Niteliklerine bir bakalım :
• Mantıki düşünceye, sağduyuya ve adalete dayanır. Kültürlü fert ve
milletlerin milliyetçiliğidir. Başka milletlerin de hürriyetine, istiklaline
hürmet eder.
• Sosyolojik ve psikolojik esaslara dayanır. Kafatası ve kan tahlili ile
uğraşmaz. Eşit değerler arar, hürriyetçidir.
• Üstün millet - aşağı millet nazariyesini reddeder. Kendi milletinin diğer
milletler üzerinde hukuk, hürriyet ve adalet esaslarına aykırı bir yolda
tahakküm hakkı olduğunu iddia etmediği gibi, diğer devletlerin de kendi
milleti üzerinde tahakküm teşebbüslerini de fikirle, kalemle, gereğinde
silahlı mücadeleyle reddeder. Modern milliyetçilik saygı esasına dayanır,
barışçıdır.
• İdealist bir nitelik taşır, iyimserdir.
• Modern milliyetçilik, sınıf, zümre ayrılığına ve sınıfların tahakkümüne
karşıdır.
• Modern milliyetçiliğin bir diğer özelliği de bilime dayalı olmasıdır.
• Demokrasiye yer verir ve demokratik bir nitelik taşır. Şuurlu milliyetçilik
ancak hür ve demokratik milletlerde ortaya çıka bilir.
• Irkçılık, kozmopolitizm, mukaddesatçılık, şövenizm, totaliter milliyetçilik
ve komünizm gibi akımlara karşıdır. Bu akımlarla milliyetçiliği
bağdaştırmak mümkün değildir.
HALKÇILIK
Halk kelimesi kullanılış amacına göre çeşitli anlamlar ifade eder. Bir
anlamda Türkiye halkı, Türkiye’de yaşayan insan topluluğudur. Yabancılar da
halk deyimine dahil olurlar. Diğer anlamda Türk halkı denildiğinde Türkiye’de
yaşayan, millet bağı ile devlete bağlı bulunan insan topluluğu anlaşılır. Bu
anlamda milletle halk arasında yakın bir ilişki vardır.

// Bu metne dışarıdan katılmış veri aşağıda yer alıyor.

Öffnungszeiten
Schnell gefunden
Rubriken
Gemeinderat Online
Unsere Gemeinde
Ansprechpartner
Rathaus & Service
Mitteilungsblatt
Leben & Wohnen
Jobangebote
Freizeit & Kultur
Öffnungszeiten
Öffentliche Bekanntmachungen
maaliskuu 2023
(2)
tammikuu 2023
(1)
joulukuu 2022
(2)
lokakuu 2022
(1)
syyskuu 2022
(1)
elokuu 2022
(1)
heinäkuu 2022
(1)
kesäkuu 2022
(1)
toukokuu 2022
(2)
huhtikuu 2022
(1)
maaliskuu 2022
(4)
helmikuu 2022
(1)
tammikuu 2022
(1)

Atatürk, daha TBMM açılır açılmaz, yeni kurulan devletin bir halk
devleti olduğunu belirten pek çok konuşmalar yapmıştır. Artık halk, bir kişi
tarafından yönetilmemekte, kendi kendini yönetmektedir.

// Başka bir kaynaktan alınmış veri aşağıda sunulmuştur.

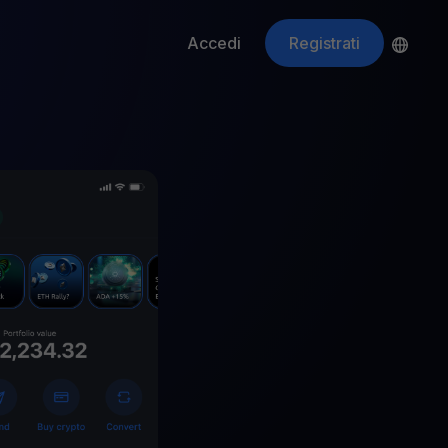
Accedi
Registrati
ApeCoin
APE
$
Fetching price
ti gli asset crypto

“Türkiye Cumhuriyeti yalnız iki şeye güvenir: Biri millet kararı, diğeri
en ağır ve müşkül şartlar içinde dünyanın takdirlerine hakkı ile layık görülen
ordunun kahramanlığı” diyen Atatürk, milli mücadelenin en karanlık
günlerinde, yanında bulunan sadık yakınlarından gazeteci Yunus Nadi Bey’in; “
Her kerameti Meclis’ten beklemek niyetinde miyiz?” diye sorması üzerine,
Mustafa Kemal’in verdiği cevap şu olmuştur: “Ben her kerameti meclisten
bekleyenlerdenim. Bir devreye yetiştik ki onda her iş meşru olmalıdır. Millet
işleri de ancak milli kararlara istinat etmekle, milletin hissiyat-ı umumiyesine
tercüman olmakla hasıldır. Milletimiz çok büyüktür. Hiç korkmayalım. O, esaret
ve zillet kabul etmez. Fakat onu bir araya toplamak ve kendisine; “Ey Millet,
sen esaret ve zillet kabul eder misin diye sormak lazımdır. Ben, milletin
vereceği cevabı biliyorum... Bizim bildiğimiz hakikatler milletçe de tamamen
malum olunca, onun kararlar bahsinde bizim gibi düşüneceği muhakkaktır.
Ben, bilakis milletin bu hususta daha salim, daha kati kararlar vereceğine
kaniim.” Esasen Mustafa Kemal’in planının temel unsuru, Milli Mücadele
hareketini halka maletmek ve liderliğe seçimle gelmek olmuştur.
LAİKLİK
Laiklik demek dinsizlik demek değildir. Din bir vicdan işidir. Dini,
toplumun devamını sağlayan bir unsur olarak gören Atatürk, bu konuda şöyle
söylemiştir: “Din lüzumlu bir müessesedir. Dinsiz milletlerin devamına imkan
yoktur. Yalnız şurası var ki din, Allah ile kul arasındaki bağlılıktır. Softa sınıfın
din simsarlığına müsaade edilmemelidir. Dinden maddi menfaat temin edenler
iğrenç kimselerdir. İşte biz bu vaziyete muhalifiz ve buna müsaade etmiyoruz.
Bu gibi din ticareti yapan insanlar, saf ve masum halkımızı aldatmışlardır. Bizim
ve sizlerin asıl mücadele edeceğimiz ve ettiğimiz bu kimselerdir.”
Yalnız Yunus değil, Mevlana, Hacı Bektaş Veli gibi Türk İslam
büyükleri de vicdan özgürlüğüne saygı göstermişlerdir.